Dataset entries

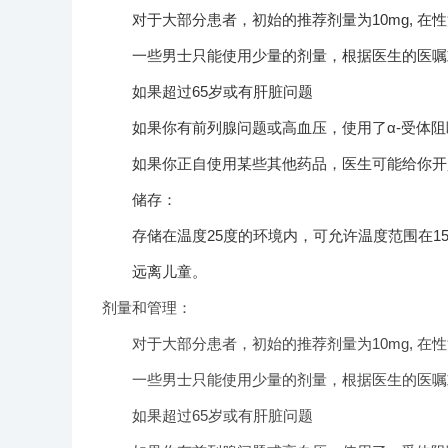
对于大部分患者，初始的推荐剂量为10mg, 在性
一些男士只能使用少量的剂量，根据医生的医嘱
如果超过65岁或有肝脏问题
如果你有前列腺问题或高血压，使用了α-受体阻
如果你正自使用某些其他药品，医生可能给你开少
储存：
存储在温度25度的环境内，可允许温度范围在15-
远离儿童。
剂量和管理：
对于大部分患者，初始的推荐剂量为10mg, 在性
一些男士只能使用少量的剂量，根据医生的医嘱
如果超过65岁或有肝脏问题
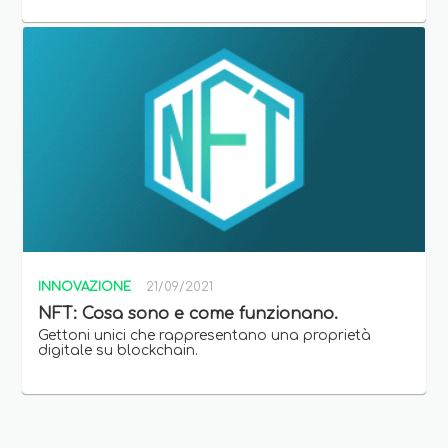
INNOVAZIONE
21/09/2021
NFT: Cosa sono e come funzionano.
Gettoni unici che rappresentano una proprietà
digitale su blockchain.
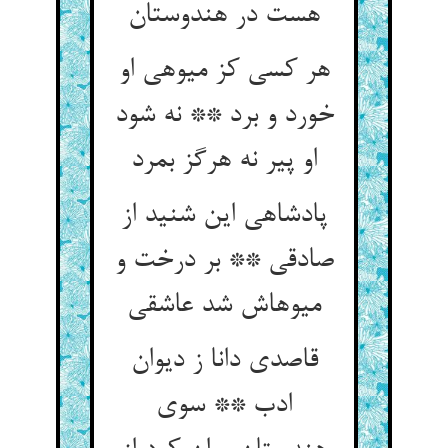
هست در هندوستان‏
هر کسی کز میوه‏ی او
خورد و برد ** نه شود
او پیر نه هرگز بمرد
پادشاهی این شنید از
صادقی ** بر درخت و
میوه‏اش شد عاشقی‏
قاصدی دانا ز دیوان
ادب ** سوی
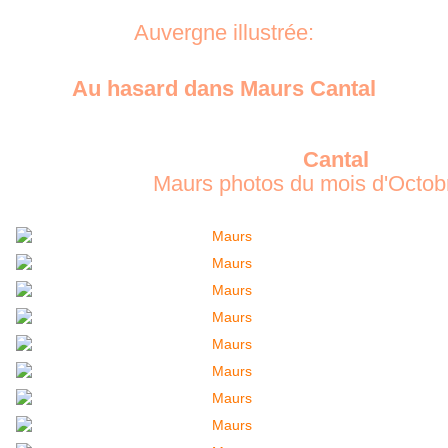
Auvergne illustrée:
Au hasard dans Maurs Cantal
Cantal
Maurs photos du mois d'Octob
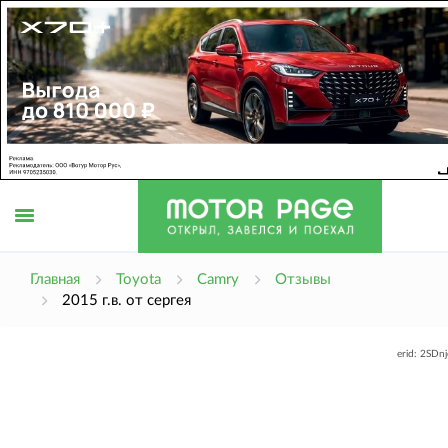
Открыть
Главная
Toyota
Camry
Отзывы
2015 г.в. от сергея
меню
erid: 2SDn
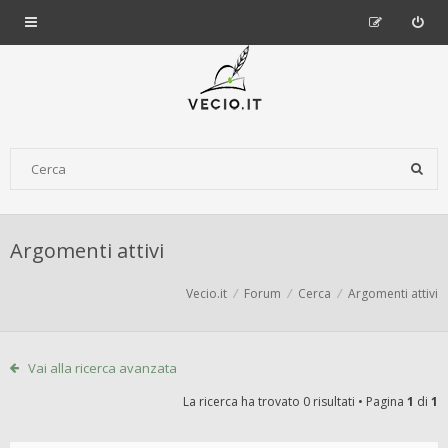
Argomenti attivi
Vecio.it
Forum
Cerca
Argomenti attivi
Vai alla ricerca avanzata
La ricerca ha trovato 0 risultati • Pagina
1
di
1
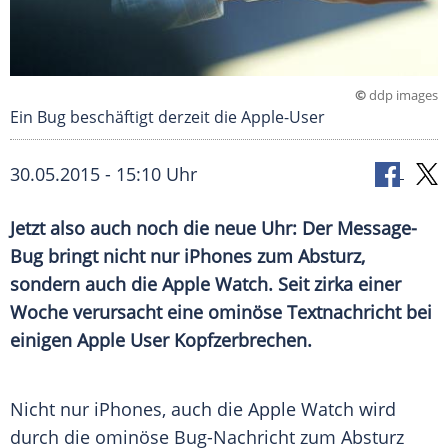
©
ddp images
Ein Bug beschäftigt derzeit die Apple-User
30.05.2015 - 15:10 Uhr
Jetzt also auch noch die neue Uhr: Der Message-
Bug bringt nicht nur iPhones zum Absturz,
sondern auch die Apple Watch. Seit zirka einer
Woche verursacht eine ominöse Textnachricht bei
einigen Apple User Kopfzerbrechen.
Nicht nur
iPhones
, auch die
Apple
Watch wird
durch die ominöse Bug-Nachricht zum
Absturz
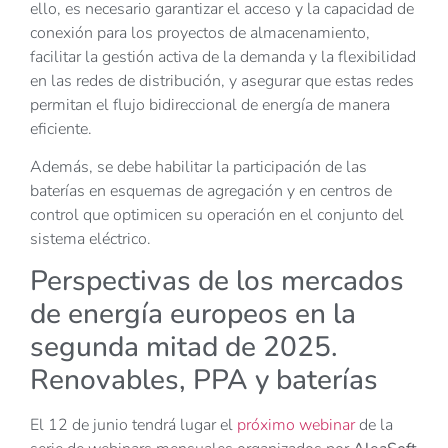
ello, es necesario garantizar el acceso y la capacidad de
conexión para los proyectos de almacenamiento,
facilitar la gestión activa de la demanda y la flexibilidad
en las redes de distribución, y asegurar que estas redes
permitan el flujo bidireccional de energía de manera
eficiente.
Además, se debe habilitar la participación de las
baterías en esquemas de agregación y en centros de
control que optimicen su operación en el conjunto del
sistema eléctrico.
Perspectivas de los mercados
de energía europeos en la
segunda mitad de 2025.
Renovables, PPA y baterías
El 12 de junio tendrá lugar el
próximo webinar
de la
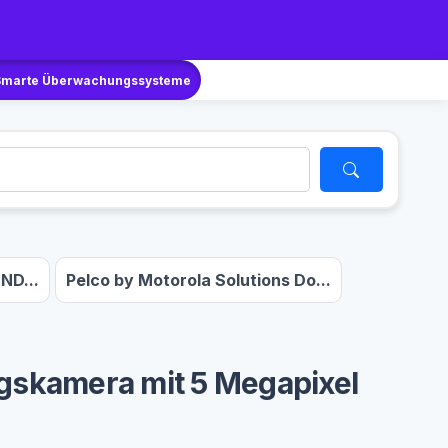
Smarte Überwachungssysteme
ND...
Pelco by Motorola Solutions Do...
skamera mit 5 Megapixel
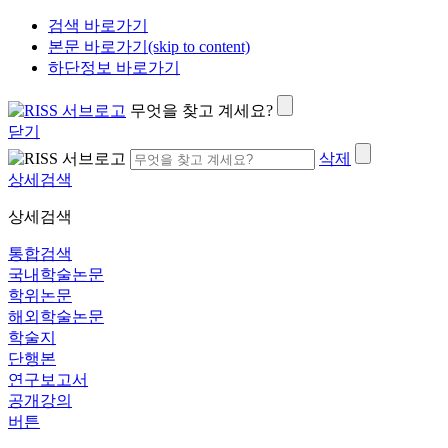
검색 바로가기
본문 바로가기(skip to content)
하단정보 바로가기
무엇을 찾고 계세요?
닫기
삭제
상세검색
상세검색
통합검색
국내학술논문
학위논문
해외학술논문
학술지
단행본
연구보고서
공개강의
버튼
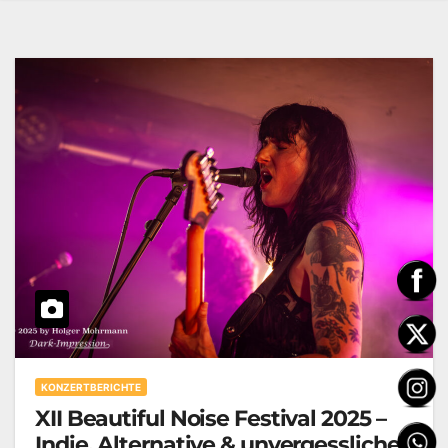
KONZERTBERICHTE
XII Beautiful Noise Festival 2025 –
Indie, Alternative & unvergessliche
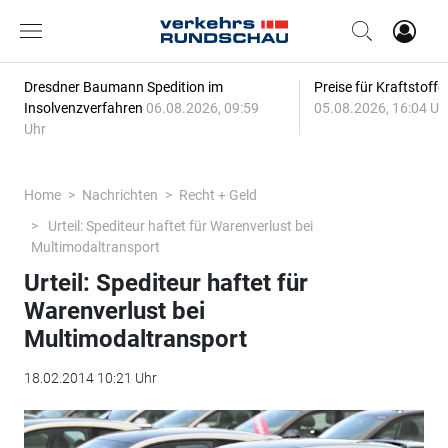
Dresdner Baumann Spedition im
Preise für Kraftstoff
Insolvenzverfahren
06.08.2026, 09:59
05.08.2026, 16:04 Uh
Uhr
Home
Nachrichten
Recht + Geld
Urteil: Spediteur haftet für Warenverlust bei
Multimodaltransport
Urteil: Spediteur haftet für
Warenverlust bei
Multimodaltransport
18.02.2014 10:21 Uhr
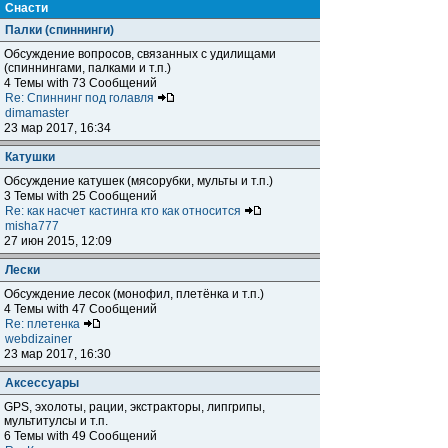
Снасти
Палки (спиннинги)
Обсуждение вопросов, связанных с удилищами
(спиннингами, палками и т.п.)
4 Темы with 73 Сообщений
Re: Спиннинг под голавля
dimamaster
23 мар 2017, 16:34
Катушки
Обсуждение катушек (мясорубки, мульты и т.п.)
3 Темы with 25 Сообщений
Re: как насчет кастинга кто как относится
misha777
27 июн 2015, 12:09
Лески
Обсуждение лесок (монофил, плетёнка и т.п.)
4 Темы with 47 Сообщений
Re: плетенка
webdizainer
23 мар 2017, 16:30
Аксессуары
GPS, эхолоты, рации, экстракторы, липгрипы,
мультитулсы и т.п.
6 Темы with 49 Сообщений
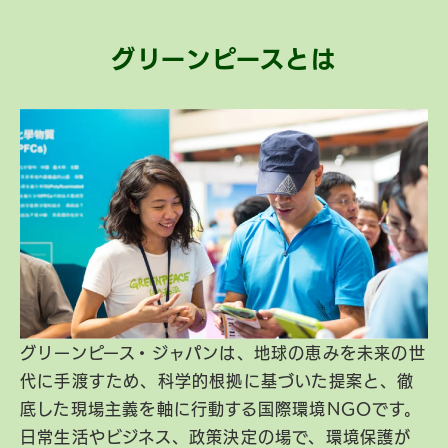
グリーンピースとは
グリーンピース・ジャパンは、地球の恵みを未来の世
代に手渡すため、科学的根拠に基づいた提案と、徹
底した現場主義を軸に行動する国際環境NGOです。
日常生活やビジネス、政策決定の場で、環境保護が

Your instructions => Given the records above, return exactly the lines starting at the line containing "Re: Спиннинг под голавля" and ending at the line containing "webdizainer", including both.

Task response =>
Re: Спиннинг под голавля
dimamaster
23 мар 2017, 16:34
Катушки
Обсуждение катушек (мясорубки, мульты и т.п.)
3 Темы with 25 Сообщений
Re: как насчет кастинга кто как относится
misha777
27 июн 2015, 12:09
Лески
Обсуждение лесок (монофил, плетёнка и т.п.)
4 Темы with 47 Сообщений
Re: плетенка
webdizainer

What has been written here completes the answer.